5.1 Refer to Guide E844 for the selection, irradiation, and quality control of neutron dosimeters.

5.2 Refer to Practice E261 for a general discussion of the determination of fast-neutron fluence rate with threshold detectors.

5.3 Pure aluminum in the form of foil or wire is readily available and easily handled. ²⁷Al has an abundance of 100 % (1)3.

5.4 ²⁴Na has a half-life of 14.958 (2)4 h (2) and emits gamma rays with energies of 1.368630 (5) and 2.754049 (5) MeV(2).

5.5 Fig. 1 shows a plot of the Russian Reactor Dosimetry File (RRDF) cross section (3, 4)versus neutron energy for the fast-neutron reaction ²⁷Al(n,α) ²⁴Na (3) along with a comparison to the current experimental database (5, 6). This RRDF-2008 cross section is identical to what is found in the latest International Atomic Energy Agency (IAEA) International Reactor Dosimetry and Fusion File, IRDFF-1.05 (7). While the RRDF-2008 and IRDFF-1.05 cross sections extend from threshold up to 60 MeV, due to considerations of the available validation data, the energy region over which this standard recommends use of this cross section for reactor dosimetry applications only extends from threshold at ~4.25 MeV up to 20 MeV. This figure is for illustrative purposes and is used to indicate the range of response of the ²⁷Al(n,α) reaction. Refer to Guide E1018 for recommended sources for the tabulated dosimetry cross sections.

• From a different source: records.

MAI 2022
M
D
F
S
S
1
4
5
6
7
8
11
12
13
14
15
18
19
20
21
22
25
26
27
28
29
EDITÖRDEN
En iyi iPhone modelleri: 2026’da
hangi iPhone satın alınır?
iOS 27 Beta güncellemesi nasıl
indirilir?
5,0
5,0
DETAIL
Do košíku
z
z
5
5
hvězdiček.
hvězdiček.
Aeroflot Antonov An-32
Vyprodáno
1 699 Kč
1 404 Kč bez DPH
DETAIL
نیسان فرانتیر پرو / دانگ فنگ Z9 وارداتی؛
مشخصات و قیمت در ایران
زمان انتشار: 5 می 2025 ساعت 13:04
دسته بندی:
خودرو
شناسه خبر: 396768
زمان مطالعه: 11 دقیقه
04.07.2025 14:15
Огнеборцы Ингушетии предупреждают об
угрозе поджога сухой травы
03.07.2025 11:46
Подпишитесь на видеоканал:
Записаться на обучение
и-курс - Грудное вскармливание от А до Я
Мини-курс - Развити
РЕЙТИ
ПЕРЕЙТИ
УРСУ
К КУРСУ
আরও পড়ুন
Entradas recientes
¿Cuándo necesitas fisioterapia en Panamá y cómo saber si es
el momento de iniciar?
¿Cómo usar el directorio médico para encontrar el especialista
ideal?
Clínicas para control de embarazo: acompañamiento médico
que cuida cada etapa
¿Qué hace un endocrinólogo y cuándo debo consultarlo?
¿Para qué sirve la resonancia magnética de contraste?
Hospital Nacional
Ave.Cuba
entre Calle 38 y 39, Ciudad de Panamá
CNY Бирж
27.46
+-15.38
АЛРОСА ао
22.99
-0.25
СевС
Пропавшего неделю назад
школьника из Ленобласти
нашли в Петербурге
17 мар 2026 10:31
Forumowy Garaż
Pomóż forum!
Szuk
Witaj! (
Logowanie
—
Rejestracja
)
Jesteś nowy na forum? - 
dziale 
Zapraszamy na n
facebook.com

FIG. 1 ²⁷Al(n,α)²⁴Na Cross Section, from RRDF-2008/IRDFF-1.05 Library, with EXFOR Experimental Data

5.6 Two competing activities, ²⁸Al and ²⁷Mg, are formed in the reactions ²⁷Al(n,γ) ²⁸Al and ²⁷Al(n,p) ²⁷Mg, respectively, but these can be eliminated by waiting 2 h before counting.

1.1 This test method covers procedures measuring reaction rates by the activation reaction ²⁷Al(n,α)²⁴ Na.

1.2 This activation reaction is useful for measuring neutrons with energies above approximately 6.5 MeV and for irradiation times up to about 2 days (for longer irradiations, or when there are significant variations in reactor power during the irradiation, see Practice E261).

1.3 With suitable techniques, fission-neutron fluence rates above 10⁶ cm⁻²·s⁻¹ can be determined.

1.4 Detailed procedures for other fast neutron detectors are referenced in Practice E261.

1.5 This standard does not purport to address all of the safety concerns, if any, associated with its use. It is the responsibility of the user of this standard to establish appropriate safety, health, and environmental practices and determine the applicability of regulatory limitations prior to use.

1.6 This international standard was developed in accordance with internationally recognized principles on standardization established in the Decision on Principles for the Development of International Standards, Guides and Recommendations issued by the World Trade Organization Technical Barriers to Trade (TBT) Committee.